Our study also supports dermatological safety with RIC and no cases of skin breakdown, bruising, petechiae, or neurovascular compromise were documented. Preservation of skin integrity across all sessions emphasizes RIC’s non-invasive nature.
Notably, full protocol adherence was achieved, with no early session terminations, highlighting both the physiological and psychological acceptability of RIC. In pediatric rehabilitation research, where engagement and compliance often represent substantial challenges, such adherence is both remarkable and clinically meaningful. It reflects not only the physiological tolerability of RIC but also its psychological acceptability to young participants and their families. Clinically, these findings bear significant translational implications–– while RIC requires individualized pressure titration, the procedure can be delivered by trained personnel following a structured protocol, without the need for advanced clinical judgement or complex monitoring systems. Standardized training and competency checks would be sufficient for safe administration in both clinical trials and future clinical care.
5.4. Translation to Mechanistic and Efficacy Trials
The translational significance of these findings is multifold. First, the intervention’s excellent safety and tolerability profile positions RIC as a promising priming agent that could be layered onto conventional therapies without disrupting existing care pathways. Second, its non-invasive, low-cost nature makes it particularly attractive for low-resource settings or populations with limited access to intensive rehabilitative services. Third, the engagement and adherence metrics observed here support the feasibility of longer-term administration, which may be critical for achieving durable neuroplastic gains in children with evolving motor systems.

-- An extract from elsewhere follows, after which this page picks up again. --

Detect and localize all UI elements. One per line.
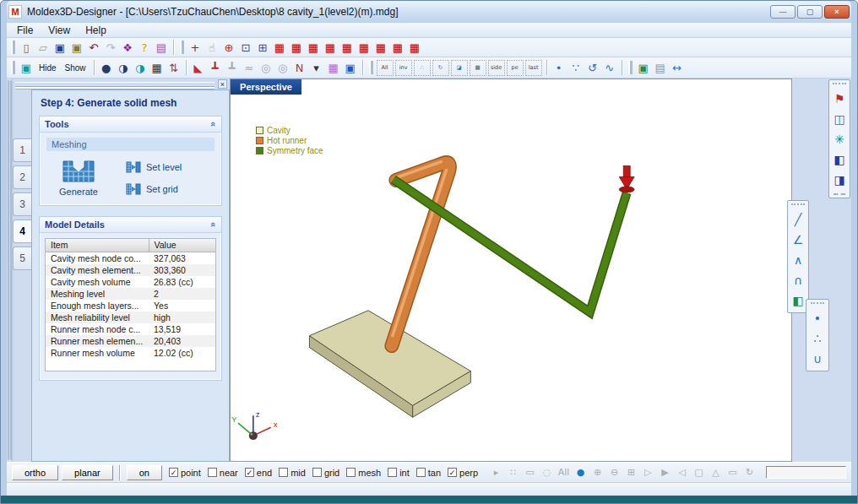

From a mechanistic standpoint, in preclinical and early clinical models RIC has been shown to activate pathways that reduce acute cerebral injury and promote plasticity, including neurotrophic signaling, angiogenesis, and excitatory–inhibitory balance [
16,
18,
19,
20]. These mechanisms align with the targets of neurorehabilitation in children with CP. Establishing feasibility and safety in this trial sets the stage for subsequent efficacy studies powered to detect changes in motor outcomes, cortical reorganization, and neurovascular coupling.
6. Limitations
Several limitations warrant acknowledgment. First, the study’s exclusion of children with active seizure disorders and other common comorbidities such as ADHD, although justified for initial safety evaluation, may limit generalizability. Subsequent investigations should explore the applicability and safety of RIC in more diverse and representative pediatric neurorehabilitation populations, particularly given the high prevalence of multisystem involvement in children with CP. Second, while subjective pain reports and skin assessments captured key domains of tolerability, additional multidimensional measures including psychophysiological stress markers, neurovascular imaging, and child-reported affective responses could enrich understanding of the full biopsychosocial impact of repeated ischemic conditioning. Third, the intervention was delivered in a structured clinical setting with close monitoring, which may not fully reflect real-world implementation challenges. Pragmatic trials assessing RIC integration into standard outpatient or community-based rehabilitation programs will be essential to validate feasibility and adherence outside research environments. Finally, the neurobiological mechanisms underlying RIC’s potential benefits in children with CP remain speculative, extrapolated primarily from adult and preclinical models. Future studies incorporating mechanistic endpoints such as serum biomarkers of neurotrophic signaling, neuroimaging of cortical reorganization, and electrophysiological indices of corticospinal excitability are critical to elucidate the biological substrates of RIC-induced neuroplasticity in the developing brain.